### [Exercise]
Only one stretch of the data below should be repeated: the lines from the line containing "Search Tools" through the line containing "of topics, capacities, and budgets.", inclusive, exactly as they are.

Data supplied: Begin

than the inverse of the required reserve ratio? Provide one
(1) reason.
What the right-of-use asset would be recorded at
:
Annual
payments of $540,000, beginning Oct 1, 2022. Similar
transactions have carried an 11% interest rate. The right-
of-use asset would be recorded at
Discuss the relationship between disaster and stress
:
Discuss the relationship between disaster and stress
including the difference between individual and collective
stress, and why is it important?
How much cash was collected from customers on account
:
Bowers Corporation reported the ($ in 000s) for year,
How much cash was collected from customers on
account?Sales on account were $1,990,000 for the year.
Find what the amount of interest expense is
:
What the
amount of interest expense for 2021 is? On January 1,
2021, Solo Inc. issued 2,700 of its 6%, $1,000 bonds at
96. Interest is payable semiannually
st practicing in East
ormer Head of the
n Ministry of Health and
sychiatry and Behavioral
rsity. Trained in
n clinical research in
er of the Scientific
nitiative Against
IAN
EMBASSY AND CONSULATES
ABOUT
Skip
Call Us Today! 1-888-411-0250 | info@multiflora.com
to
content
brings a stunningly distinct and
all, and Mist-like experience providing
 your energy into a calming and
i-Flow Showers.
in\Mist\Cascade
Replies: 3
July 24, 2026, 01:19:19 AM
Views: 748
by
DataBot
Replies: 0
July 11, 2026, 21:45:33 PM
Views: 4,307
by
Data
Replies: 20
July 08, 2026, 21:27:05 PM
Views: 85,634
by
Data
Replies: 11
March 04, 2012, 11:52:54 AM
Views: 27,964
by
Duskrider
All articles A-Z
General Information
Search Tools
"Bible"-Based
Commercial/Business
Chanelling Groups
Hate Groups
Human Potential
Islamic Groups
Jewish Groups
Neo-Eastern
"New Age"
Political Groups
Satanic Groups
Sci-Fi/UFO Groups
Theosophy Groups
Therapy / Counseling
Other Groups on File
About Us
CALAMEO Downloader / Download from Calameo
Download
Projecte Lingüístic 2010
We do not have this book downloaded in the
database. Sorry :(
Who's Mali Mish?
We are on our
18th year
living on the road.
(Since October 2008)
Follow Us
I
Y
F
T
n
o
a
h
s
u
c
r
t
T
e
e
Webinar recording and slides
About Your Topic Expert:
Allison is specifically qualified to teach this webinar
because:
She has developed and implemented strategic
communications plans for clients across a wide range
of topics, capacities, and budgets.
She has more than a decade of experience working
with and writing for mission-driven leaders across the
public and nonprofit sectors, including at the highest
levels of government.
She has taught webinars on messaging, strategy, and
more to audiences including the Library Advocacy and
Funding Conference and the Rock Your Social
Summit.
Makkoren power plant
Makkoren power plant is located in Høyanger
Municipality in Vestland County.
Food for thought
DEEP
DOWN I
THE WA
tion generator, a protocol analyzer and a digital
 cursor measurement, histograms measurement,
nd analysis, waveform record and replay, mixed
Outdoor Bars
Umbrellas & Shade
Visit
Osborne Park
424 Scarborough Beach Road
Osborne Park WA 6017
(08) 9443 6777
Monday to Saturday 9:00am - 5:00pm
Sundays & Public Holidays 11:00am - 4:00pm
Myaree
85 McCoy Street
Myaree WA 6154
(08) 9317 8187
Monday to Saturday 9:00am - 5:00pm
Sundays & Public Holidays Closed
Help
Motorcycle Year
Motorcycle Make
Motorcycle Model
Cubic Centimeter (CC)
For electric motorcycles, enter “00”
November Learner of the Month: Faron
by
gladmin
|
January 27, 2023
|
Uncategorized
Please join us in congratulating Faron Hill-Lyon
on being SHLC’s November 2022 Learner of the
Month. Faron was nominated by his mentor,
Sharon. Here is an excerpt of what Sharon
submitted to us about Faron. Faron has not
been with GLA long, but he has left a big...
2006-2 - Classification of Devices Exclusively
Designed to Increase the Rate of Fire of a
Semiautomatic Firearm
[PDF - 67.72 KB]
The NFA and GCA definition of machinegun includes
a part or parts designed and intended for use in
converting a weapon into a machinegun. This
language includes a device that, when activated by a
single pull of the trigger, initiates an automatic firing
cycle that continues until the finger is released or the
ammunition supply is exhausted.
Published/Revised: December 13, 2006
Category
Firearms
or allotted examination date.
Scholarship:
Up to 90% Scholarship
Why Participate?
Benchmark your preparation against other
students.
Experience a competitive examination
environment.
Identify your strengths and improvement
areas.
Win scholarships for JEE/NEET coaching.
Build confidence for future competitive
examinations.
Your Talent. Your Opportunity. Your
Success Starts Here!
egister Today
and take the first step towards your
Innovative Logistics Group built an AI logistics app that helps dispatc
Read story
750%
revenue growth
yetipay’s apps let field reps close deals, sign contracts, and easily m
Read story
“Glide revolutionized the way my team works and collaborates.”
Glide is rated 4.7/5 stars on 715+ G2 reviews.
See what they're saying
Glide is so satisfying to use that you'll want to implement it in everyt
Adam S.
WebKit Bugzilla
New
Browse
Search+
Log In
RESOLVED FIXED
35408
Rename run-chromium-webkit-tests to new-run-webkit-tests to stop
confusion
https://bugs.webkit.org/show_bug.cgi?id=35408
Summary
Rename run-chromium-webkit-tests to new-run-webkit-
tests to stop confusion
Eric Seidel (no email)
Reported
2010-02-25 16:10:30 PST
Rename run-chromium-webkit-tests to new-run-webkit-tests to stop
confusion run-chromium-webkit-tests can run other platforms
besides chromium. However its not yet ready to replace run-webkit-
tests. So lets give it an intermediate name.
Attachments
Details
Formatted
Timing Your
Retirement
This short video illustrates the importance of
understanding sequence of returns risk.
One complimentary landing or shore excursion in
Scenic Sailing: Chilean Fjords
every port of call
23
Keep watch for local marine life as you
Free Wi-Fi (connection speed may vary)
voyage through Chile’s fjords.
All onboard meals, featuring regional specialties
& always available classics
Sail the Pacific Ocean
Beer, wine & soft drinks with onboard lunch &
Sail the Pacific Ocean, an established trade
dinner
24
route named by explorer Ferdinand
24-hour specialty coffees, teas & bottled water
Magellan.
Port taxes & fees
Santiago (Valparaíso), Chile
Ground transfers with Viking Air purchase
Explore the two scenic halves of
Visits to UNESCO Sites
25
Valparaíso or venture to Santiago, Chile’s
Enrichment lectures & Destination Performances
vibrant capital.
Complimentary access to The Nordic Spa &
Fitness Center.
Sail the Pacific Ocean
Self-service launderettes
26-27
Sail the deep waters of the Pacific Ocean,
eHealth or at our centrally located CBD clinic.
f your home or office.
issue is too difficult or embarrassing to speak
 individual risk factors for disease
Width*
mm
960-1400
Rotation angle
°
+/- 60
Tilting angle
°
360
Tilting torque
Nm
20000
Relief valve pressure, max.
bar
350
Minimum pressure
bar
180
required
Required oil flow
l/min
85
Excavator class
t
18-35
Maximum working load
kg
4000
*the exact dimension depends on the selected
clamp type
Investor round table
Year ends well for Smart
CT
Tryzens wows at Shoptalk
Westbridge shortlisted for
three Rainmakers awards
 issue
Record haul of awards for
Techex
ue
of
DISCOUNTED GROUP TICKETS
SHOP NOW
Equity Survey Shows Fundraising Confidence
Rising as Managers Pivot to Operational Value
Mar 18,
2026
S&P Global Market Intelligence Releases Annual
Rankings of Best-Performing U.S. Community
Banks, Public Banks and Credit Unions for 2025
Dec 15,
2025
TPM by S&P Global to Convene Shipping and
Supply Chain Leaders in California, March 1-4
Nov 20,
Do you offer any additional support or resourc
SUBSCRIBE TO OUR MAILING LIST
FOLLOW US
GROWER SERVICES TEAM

Data supplied: End

### [Reply]
Search Tools
"Bible"-Based
Commercial/Business
Chanelling Groups
Hate Groups
Human Potential
Islamic Groups
Jewish Groups
Neo-Eastern
"New Age"
Political Groups
Satanic Groups
Sci-Fi/UFO Groups
Theosophy Groups
Therapy / Counseling
Other Groups on File
About Us
CALAMEO Downloader / Download from Calameo
Download
Projecte Lingüístic 2010
We do not have this book downloaded in the
database. Sorry :(
Who's Mali Mish?
We are on our
18th year
living on the road.
(Since October 2008)
Follow Us
I
Y
F
T
n
o
a
h
s
u
c
r
t
T
e
e
Webinar recording and slides
About Your Topic Expert:
Allison is specifically qualified to teach this webinar
because:
She has developed and implemented strategic
communications plans for clients across a wide range
of topics, capacities, and budgets.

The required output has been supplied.